[[ Input records open ]]

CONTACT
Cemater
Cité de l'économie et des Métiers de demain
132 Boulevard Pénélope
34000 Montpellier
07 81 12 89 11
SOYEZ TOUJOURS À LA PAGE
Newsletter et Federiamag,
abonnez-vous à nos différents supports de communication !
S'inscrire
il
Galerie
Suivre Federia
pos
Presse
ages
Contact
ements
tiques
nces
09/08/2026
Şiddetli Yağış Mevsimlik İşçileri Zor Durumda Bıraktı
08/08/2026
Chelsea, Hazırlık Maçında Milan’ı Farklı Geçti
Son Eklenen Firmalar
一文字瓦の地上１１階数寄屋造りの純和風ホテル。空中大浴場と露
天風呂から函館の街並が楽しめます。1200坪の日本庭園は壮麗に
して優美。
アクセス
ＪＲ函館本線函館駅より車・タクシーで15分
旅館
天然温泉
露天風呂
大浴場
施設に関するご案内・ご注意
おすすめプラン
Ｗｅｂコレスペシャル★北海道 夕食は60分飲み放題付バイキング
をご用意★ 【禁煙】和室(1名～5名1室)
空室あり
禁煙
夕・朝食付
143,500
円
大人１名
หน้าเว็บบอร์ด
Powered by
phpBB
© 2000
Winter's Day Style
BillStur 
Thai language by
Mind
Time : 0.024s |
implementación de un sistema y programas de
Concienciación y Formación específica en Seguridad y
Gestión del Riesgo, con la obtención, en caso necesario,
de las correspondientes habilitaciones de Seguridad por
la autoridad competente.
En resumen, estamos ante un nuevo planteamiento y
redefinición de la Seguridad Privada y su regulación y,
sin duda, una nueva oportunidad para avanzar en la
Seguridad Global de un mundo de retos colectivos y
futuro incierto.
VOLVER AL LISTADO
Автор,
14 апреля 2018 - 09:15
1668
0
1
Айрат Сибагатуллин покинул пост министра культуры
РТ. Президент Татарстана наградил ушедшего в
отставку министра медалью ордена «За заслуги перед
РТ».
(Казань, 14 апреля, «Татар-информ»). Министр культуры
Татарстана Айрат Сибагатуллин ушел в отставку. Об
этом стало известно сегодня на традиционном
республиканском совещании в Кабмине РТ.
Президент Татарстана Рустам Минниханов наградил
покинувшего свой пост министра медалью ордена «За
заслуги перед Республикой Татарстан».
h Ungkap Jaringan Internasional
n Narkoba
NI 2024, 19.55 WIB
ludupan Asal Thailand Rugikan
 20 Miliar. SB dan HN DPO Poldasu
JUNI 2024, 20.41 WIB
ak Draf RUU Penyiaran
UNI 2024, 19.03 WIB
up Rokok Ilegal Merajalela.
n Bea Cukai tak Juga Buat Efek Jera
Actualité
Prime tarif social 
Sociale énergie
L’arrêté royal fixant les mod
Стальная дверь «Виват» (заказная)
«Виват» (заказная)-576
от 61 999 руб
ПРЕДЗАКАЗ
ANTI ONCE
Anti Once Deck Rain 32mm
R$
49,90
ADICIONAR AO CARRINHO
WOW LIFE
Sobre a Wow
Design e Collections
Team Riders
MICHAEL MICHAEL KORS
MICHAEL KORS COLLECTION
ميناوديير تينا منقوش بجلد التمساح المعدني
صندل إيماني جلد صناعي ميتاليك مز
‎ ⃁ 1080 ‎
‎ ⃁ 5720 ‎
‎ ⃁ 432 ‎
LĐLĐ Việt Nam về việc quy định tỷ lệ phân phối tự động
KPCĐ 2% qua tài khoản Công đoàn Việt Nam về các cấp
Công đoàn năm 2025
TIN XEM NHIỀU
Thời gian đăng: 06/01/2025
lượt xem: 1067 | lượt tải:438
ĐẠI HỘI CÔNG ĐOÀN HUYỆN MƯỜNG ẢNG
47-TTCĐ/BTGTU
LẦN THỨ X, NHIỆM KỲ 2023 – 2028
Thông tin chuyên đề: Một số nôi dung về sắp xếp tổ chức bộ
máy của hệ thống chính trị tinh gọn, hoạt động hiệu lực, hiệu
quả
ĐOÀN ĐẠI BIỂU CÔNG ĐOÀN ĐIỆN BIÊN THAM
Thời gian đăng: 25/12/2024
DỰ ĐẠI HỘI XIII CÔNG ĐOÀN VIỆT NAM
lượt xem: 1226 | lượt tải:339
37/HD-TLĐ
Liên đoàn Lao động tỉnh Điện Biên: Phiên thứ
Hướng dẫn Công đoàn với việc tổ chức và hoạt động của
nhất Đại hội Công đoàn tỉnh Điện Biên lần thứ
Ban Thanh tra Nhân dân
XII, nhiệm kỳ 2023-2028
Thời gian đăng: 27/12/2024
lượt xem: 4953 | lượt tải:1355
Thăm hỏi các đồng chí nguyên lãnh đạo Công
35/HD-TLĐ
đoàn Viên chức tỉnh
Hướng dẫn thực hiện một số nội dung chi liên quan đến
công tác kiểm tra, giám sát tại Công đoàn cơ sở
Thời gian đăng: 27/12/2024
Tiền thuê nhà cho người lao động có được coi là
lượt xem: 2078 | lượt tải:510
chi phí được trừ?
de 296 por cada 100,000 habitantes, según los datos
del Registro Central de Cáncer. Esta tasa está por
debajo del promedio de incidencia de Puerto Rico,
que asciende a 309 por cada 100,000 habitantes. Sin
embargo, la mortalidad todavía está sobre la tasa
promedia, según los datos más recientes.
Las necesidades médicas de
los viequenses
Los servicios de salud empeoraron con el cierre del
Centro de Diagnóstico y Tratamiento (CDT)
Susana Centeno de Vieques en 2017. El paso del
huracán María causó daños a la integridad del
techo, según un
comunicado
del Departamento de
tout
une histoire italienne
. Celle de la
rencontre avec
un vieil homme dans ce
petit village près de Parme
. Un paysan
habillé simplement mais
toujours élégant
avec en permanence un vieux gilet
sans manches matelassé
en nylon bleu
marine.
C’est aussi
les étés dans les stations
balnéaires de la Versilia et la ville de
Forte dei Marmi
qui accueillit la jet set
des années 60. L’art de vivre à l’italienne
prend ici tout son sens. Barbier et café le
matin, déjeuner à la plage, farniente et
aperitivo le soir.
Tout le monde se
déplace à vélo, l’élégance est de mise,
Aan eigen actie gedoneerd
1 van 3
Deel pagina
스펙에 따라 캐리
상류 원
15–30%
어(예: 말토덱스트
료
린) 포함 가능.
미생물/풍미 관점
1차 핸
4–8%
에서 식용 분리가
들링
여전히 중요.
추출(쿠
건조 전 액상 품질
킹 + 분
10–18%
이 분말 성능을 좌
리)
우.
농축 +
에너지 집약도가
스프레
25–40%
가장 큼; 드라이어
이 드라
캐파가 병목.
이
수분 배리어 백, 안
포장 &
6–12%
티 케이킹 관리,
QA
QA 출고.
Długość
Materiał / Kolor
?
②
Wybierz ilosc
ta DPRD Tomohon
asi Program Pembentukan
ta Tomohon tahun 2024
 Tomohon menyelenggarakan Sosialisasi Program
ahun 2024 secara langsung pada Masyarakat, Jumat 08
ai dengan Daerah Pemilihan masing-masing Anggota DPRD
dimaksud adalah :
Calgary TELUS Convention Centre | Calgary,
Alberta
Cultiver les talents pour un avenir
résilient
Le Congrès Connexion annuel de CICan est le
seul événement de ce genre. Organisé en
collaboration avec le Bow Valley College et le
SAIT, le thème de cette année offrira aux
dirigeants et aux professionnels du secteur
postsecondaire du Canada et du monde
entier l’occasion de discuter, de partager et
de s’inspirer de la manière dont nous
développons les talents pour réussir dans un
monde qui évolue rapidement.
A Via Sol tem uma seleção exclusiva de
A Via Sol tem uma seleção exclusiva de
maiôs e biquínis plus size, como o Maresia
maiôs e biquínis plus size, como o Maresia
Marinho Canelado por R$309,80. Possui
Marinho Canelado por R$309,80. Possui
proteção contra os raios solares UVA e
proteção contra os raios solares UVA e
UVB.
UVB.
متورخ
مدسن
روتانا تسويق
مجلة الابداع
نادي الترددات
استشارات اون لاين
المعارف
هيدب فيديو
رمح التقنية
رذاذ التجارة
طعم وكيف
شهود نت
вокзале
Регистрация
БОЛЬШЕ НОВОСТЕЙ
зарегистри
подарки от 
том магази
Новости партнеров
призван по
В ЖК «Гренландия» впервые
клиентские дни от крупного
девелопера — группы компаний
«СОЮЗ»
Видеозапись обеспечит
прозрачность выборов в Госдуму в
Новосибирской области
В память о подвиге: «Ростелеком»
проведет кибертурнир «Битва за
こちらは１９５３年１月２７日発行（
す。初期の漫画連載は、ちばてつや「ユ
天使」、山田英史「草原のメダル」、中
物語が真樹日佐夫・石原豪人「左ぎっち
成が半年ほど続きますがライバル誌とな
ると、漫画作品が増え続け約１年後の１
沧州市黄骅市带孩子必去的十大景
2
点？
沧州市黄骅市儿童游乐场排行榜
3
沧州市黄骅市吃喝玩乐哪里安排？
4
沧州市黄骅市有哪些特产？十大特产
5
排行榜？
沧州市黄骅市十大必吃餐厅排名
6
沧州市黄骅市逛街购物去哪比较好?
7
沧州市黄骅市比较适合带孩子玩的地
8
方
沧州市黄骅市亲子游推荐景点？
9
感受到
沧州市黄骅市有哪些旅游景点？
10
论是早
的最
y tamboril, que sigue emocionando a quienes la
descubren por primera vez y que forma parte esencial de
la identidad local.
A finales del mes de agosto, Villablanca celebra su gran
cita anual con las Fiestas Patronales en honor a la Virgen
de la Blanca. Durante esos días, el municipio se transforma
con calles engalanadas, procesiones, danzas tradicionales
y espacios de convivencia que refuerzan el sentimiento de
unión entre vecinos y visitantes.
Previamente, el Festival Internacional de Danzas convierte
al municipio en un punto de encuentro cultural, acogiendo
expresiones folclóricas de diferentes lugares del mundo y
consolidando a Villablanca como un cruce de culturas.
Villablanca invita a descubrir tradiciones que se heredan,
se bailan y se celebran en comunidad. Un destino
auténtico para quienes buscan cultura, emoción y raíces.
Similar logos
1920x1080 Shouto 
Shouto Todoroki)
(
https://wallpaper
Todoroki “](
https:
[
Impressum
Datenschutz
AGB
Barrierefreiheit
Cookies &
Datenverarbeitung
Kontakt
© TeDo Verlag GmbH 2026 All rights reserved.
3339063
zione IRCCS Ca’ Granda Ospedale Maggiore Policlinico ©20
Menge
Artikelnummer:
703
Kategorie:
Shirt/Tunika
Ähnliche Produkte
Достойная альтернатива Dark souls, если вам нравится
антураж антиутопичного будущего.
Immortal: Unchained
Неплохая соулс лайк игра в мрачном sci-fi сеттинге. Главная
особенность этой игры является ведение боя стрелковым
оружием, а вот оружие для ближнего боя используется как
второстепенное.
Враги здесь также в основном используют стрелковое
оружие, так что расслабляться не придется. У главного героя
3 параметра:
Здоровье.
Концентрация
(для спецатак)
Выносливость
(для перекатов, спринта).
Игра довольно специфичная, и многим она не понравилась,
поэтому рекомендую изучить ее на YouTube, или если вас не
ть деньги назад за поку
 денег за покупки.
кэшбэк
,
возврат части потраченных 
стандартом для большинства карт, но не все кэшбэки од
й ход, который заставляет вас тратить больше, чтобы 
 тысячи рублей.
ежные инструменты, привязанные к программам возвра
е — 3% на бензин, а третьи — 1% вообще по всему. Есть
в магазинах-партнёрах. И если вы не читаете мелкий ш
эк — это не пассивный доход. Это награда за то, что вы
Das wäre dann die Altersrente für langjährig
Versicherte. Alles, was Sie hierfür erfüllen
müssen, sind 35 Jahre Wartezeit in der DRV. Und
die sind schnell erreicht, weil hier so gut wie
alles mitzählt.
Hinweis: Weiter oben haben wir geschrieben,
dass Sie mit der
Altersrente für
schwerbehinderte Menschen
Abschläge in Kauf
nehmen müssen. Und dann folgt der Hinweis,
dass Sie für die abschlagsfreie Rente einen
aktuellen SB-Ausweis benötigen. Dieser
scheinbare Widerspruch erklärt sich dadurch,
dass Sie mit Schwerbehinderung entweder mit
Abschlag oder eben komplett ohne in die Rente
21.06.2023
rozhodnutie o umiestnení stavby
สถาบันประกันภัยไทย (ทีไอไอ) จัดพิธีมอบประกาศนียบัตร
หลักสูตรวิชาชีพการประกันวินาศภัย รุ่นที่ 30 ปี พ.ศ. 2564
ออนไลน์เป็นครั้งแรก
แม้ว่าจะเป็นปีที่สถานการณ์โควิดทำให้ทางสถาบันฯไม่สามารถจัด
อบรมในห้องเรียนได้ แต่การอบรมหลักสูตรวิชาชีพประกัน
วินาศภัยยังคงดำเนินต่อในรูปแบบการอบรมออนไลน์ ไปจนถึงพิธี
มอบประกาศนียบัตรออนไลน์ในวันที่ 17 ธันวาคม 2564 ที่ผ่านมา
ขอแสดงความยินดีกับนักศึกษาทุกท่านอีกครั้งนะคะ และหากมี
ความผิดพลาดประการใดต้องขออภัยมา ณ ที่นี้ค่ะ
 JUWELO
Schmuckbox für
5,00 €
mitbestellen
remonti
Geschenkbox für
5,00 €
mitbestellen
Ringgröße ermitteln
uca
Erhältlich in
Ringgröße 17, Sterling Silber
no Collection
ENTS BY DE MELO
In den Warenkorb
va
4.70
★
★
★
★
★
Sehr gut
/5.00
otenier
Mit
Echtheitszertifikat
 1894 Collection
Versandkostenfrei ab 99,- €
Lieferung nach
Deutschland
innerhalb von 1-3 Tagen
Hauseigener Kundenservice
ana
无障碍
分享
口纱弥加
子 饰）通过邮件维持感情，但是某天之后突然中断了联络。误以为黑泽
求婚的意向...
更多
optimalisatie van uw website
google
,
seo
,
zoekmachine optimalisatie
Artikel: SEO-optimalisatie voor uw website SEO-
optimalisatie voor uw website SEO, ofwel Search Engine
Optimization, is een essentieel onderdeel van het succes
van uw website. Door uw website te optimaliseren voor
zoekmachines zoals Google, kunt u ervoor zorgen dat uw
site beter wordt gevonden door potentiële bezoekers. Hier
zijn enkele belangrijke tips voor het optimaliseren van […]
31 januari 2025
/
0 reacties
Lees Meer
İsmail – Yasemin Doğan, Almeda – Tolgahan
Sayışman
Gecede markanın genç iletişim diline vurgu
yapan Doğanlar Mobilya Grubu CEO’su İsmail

[[ Input records closed ]]

The records above should be printed exactly, please, from the first line through the line containing "Son Eklenen Firmalar", with both ends kept and nothing past it.

CONTACT
Cemater
Cité de l'économie et des Métiers de demain
132 Boulevard Pénélope
34000 Montpellier
07 81 12 89 11
SOYEZ TOUJOURS À LA PAGE
Newsletter et Federiamag,
abonnez-vous à nos différents supports de communication !
S'inscrire
il
Galerie
Suivre Federia
pos
Presse
ages
Contact
ements
tiques
nces
09/08/2026
Şiddetli Yağış Mevsimlik İşçileri Zor Durumda Bıraktı
08/08/2026
Chelsea, Hazırlık Maçında Milan’ı Farklı Geçti
Son Eklenen Firmalar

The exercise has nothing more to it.